Because a grandmother did not have standing under the terms of Indiana’s Grandparent Visitation Statute to pursue visitation, the Indiana Supreme Court affirmed the trial court’s finding that an original order granting visitation is void. The woman wanted to see her two grandchildren whose mother was murdered by the grandmother’s son.

Paternal grandmother J.C. filed a petition to intervene in the guardianship of A.J.A. and L.M.A., who were in the custody of their uncle and his partner after their father murdered their mother. J.C. sought grandparent visitation rights and was granted supervised visitation in 2009. The guardians later sought to end her visitation rights after learning J.C. allowed contact between grandchildren and her son, who was in prison for the murder.

In 2012, the trial court declared the 2009 order void after finding J.C. lacked standing under the Grandparent Visitation Statute.

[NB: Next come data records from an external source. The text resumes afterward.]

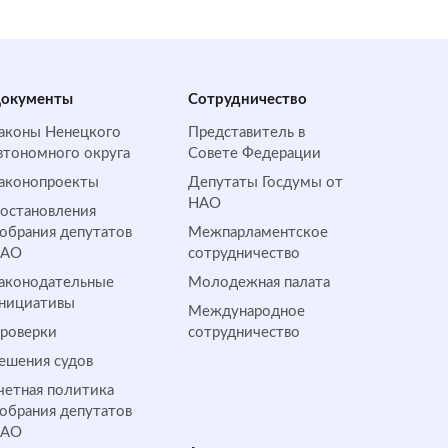
окументы
Сотрудничество
аконы Ненецкого
Представитель в
втономного округа
Совете Федерации
аконопроекты
Депутаты Госдумы от
НАО
остановления
обрания депутатов
Межпарламентское
НАО
сотрудничество
аконодательные
Молодежная палата
нициативы
Международное
роверки
сотрудничество
ешения судов
четная политика
обрания депутатов
НАО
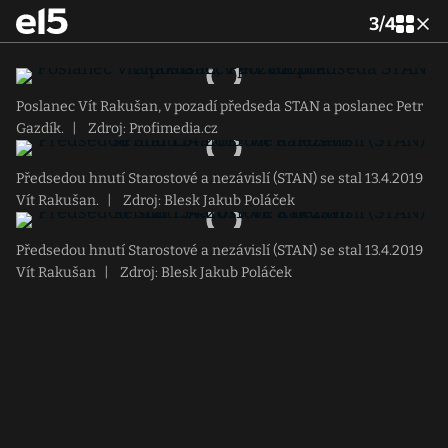
3
/
4
Poslanec Vít Rakušan, v pozadí předseda STAN a poslanec Petr
Gazdík.
|
Zdroj: Profimedia.cz
Předsedou hnutí Starostové a nezávislí (STAN) se stal 13.4.2019
Vít Rakušan.
|
Zdroj: Blesk Jakub Poláček
Předsedou hnutí Starostové a nezávislí (STAN) se stal 13.4.2019
Vít Rakušan
|
Zdroj: Blesk Jakub Poláček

The law allows grandparents to petition for visitation if the child’s parent is deceased, the marriage of the child’s parents has been dissolved in Indiana, or the child was born out of wedlock. J.C. claimed that her son should be considered deceased because of his 60-year prison sentence or that the marriage between her son and his wife is dissolved because of the murder.

“In the present case, both of Grandmother’s theories would produce an absurd result. Her first theory, that her son is for all intents and purposes deceased, unfortunately attempts to circumvent the strict interpretation the statute is due and therefore her argument fails. Her son is not dead,” Justice Steven David wrote. “Grandmother’s other theory for grandparent visitation is that by virtue of the murder, the marriage was dissolved. This produces an even more nonsensical result. We cannot construe any scenario where the General Assembly intended the Grandparent Visitation Act to potentially require grandparent visitation by the mother of an individual who shot and killed the grandchildren’s other parent.”

The justices held that the original order granting J.C. visitation was void and thus without legal effect. They affirmed the 2012 order finding the same result.

“This is a case where Grandmother had no legal right to pursue grandparent visitation under the statute. Remand cannot cure the defect. The only cure is to hold the original order was void ab initio,” David wrote in In Re the Guardianship of A.J.A. and L.M.A., Minor Children; J.C. v. J.B. and S.B., 48S02-1305-GU-398.